Diagnostic Guidelines of Kawasaki Disease

(MCLS : Infantile Acute Febrile Mucocutaneous Lymph Node Syndrome)

(The 5th Revised Edition, February 2002)

From Home Page of

Japan Kawasaki Disease Research Center (The authorized Non Profit Organization)

 

 

This is a disease of unknown etiology affecting most frequently infants and young children under 5 years of age. The symptoms can be classified into two categories, principal symptoms and other significant symptoms or findings. 

 

A .  PRINCIPAL SYMPTOMS 

1. Fever persisting 5 days or more (inclusive of those cases in whom the fever has subsided before the 5th day in response to therapy) 

2. Bilateral conjunctival congestion 

3. Changes of lips and oral cavity: Reddening of lips, Strawberry tongue, Diffuse injection of oral and pharyngeal mucosa 

4. Polymorphous exanthema 

5. Changes of peripheral extremities:

Reddening of palms and soles, Indurative edema 

 Membranous desquamation from fingertips  

6. Acute nonpurulent cervical lymphadenopathy 

 

At least five items of 1-6 should be satisfied for diagnosis of Kawasaki disease. However, patients with four items of the principal symptoms can be diagnosed as Kawasaki disease when coronary aneurysm or dilatation is recognized by two–dimensional echocardiography or coronary angiography.

 

B.  OTHER SIGNIFICANT SYMPTOMS OR FINDINGS

The following symptoms and findings should be considered in the clinical evaluation of suspected patients. 

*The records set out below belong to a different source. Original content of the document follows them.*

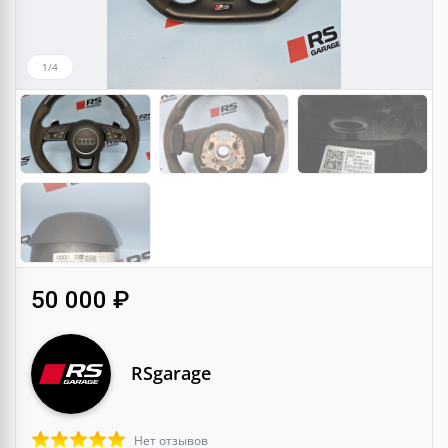
1/4
50 000 ₽
RSgarage
Нет отзывов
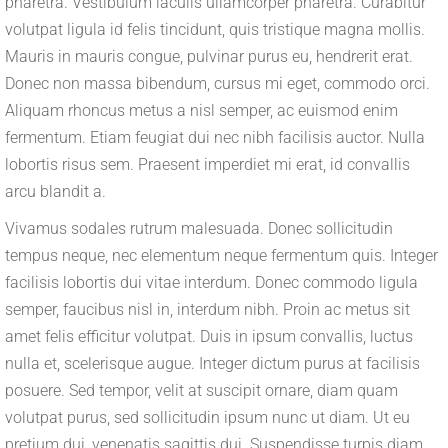
pharetra. Vestibulum iaculis ullamcorper pharetra. Curabitur
volutpat ligula id felis tincidunt, quis tristique magna mollis.
Mauris in mauris congue, pulvinar purus eu, hendrerit erat.
Donec non massa bibendum, cursus mi eget, commodo orci.
Aliquam rhoncus metus a nisl semper, ac euismod enim
fermentum. Etiam feugiat dui nec nibh facilisis auctor. Nulla
lobortis risus sem. Praesent imperdiet mi erat, id convallis
arcu blandit a.
Vivamus sodales rutrum malesuada. Donec sollicitudin
tempus neque, nec elementum neque fermentum quis. Integer
facilisis lobortis dui vitae interdum. Donec commodo ligula
semper, faucibus nisl in, interdum nibh. Proin ac metus sit
amet felis efficitur volutpat. Duis in ipsum convallis, luctus
nulla et, scelerisque augue. Integer dictum purus at facilisis
posuere. Sed tempor, velit at suscipit ornare, diam quam
volutpat purus, sed sollicitudin ipsum nunc ut diam. Ut eu
pretium dui, venenatis sagittis dui. Suspendisse turpis diam,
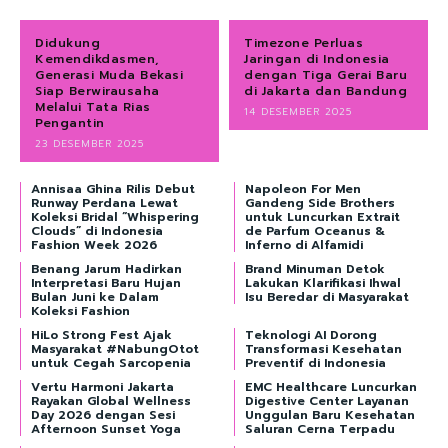
Didukung
Timezone Perluas
Kemendikdasmen,
Jaringan di Indonesia
Generasi Muda Bekasi
dengan Tiga Gerai Baru
Siap Berwirausaha
di Jakarta dan Bandung
Melalui Tata Rias
14 DESEMBER 2025
Pengantin
23 DESEMBER 2025
Annisaa Ghina Rilis Debut
Napoleon For Men
Runway Perdana Lewat
Gandeng Side Brothers
Koleksi Bridal “Whispering
untuk Luncurkan Extrait
Clouds” di Indonesia
de Parfum Oceanus &
Fashion Week 2026
Inferno di Alfamidi
Benang Jarum Hadirkan
Brand Minuman Detok
Interpretasi Baru Hujan
Lakukan Klarifikasi Ihwal
Bulan Juni ke Dalam
Isu Beredar di Masyarakat
Koleksi Fashion
HiLo Strong Fest Ajak
Teknologi AI Dorong
Masyarakat #NabungOtot
Transformasi Kesehatan
untuk Cegah Sarcopenia
Preventif di Indonesia
Vertu Harmoni Jakarta
EMC Healthcare Luncurkan
Rayakan Global Wellness
Digestive Center Layanan
Day 2026 dengan Sesi
Unggulan Baru Kesehatan
Afternoon Sunset Yoga
Saluran Cerna Terpadu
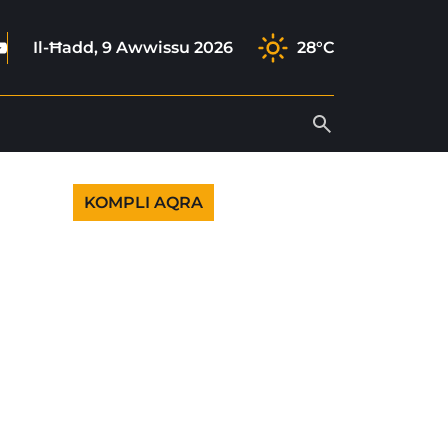
ook
agram
tok
outube
Il-Ħadd, 9 Awwissu 2026
28°C
KOMPLI AQRA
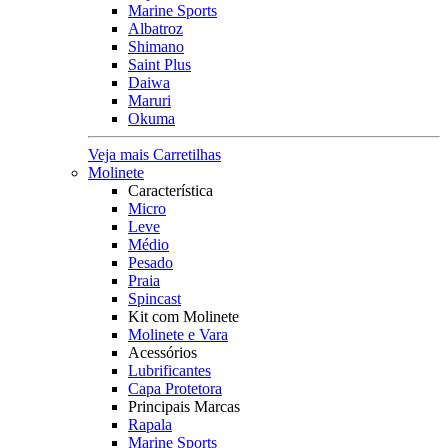
Marine Sports
Albatroz
Shimano
Saint Plus
Daiwa
Maruri
Okuma
Veja mais Carretilhas
Molinete
Característica
Micro
Leve
Médio
Pesado
Praia
Spincast
Kit com Molinete
Molinete e Vara
Acessórios
Lubrificantes
Capa Protetora
Principais Marcas
Rapala
Marine Sports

1. Cardiovascular : Auscultation (heart murmur, gallop rhythm, distant heart sounds), ECG changes (prolonged PR/QT intervals, abnormal Q wave, low-voltage QRS complexes, ST-T changes, arrhythmias), Chest X-ray findings (cardiomegaly), 2-D echo findings (pericardial effusion, coronary aneurysms), Aneurysm of peripheral arteries other than coronary (axillary etc.), Angina pectoris or Myocardial infarction 

2. GI tract : Diarrhea, Vomiting, Abdominal pain, Hydrops of gall bladder, Paralytic ileus, Mild jaundice, Slight increase of serum transaminase 

3. Blood : Leukocytosis with shift to the left, Thrombocytosis, Increased ESR, Positive CRP, Hypoalbuminemia, Increased α2-globulin, Slight decrease in erythrocyte and hemoglobin levels

4. Urine : Proteinuria, Increase of leukocytes in urine sediment 

5. Skin : Redness and crust at the site of BCG inoculation, Small pustules, Transverse furrows of the finger nails 

6. Respiratory : Cough, Rhinorrhea, Abnormal shadow on chest X-ray 

7. Joint : Pain, Swelling 

8. Neurological : CSF pleocytosis, Convulsion, Unconsciousness, Facial palsy, Paralysis of the extremities 

 

 

REMARKS : 

1. For item 5 under principal symptoms, the convalescent stage is considered important. 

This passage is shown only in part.